What to produce -
Write out exactly the lines that run from the one containing "Instead, focus on" to the end of the entries below, with both end lines included.

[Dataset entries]
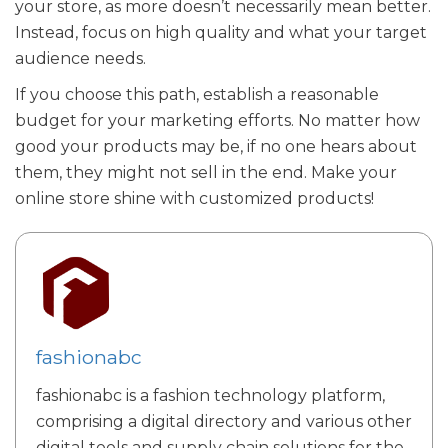
your store, as more doesn’t necessarily mean better.
Instead, focus on high quality and what your target
audience needs.
If you choose this path, establish a reasonable
budget for your marketing efforts. No matter how
good your products may be, if no one hears about
them, they might not sell in the end. Make your
online store shine with customized products!
fashionabc
fashionabc is a fashion technology platform,
comprising a digital directory and various other
digital tools and supply chain solutions for the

Result of the task -
Instead, focus on high quality and what your target
audience needs.
If you choose this path, establish a reasonable
budget for your marketing efforts. No matter how
good your products may be, if no one hears about
them, they might not sell in the end. Make your
online store shine with customized products!
fashionabc
fashionabc is a fashion technology platform,
comprising a digital directory and various other
digital tools and supply chain solutions for the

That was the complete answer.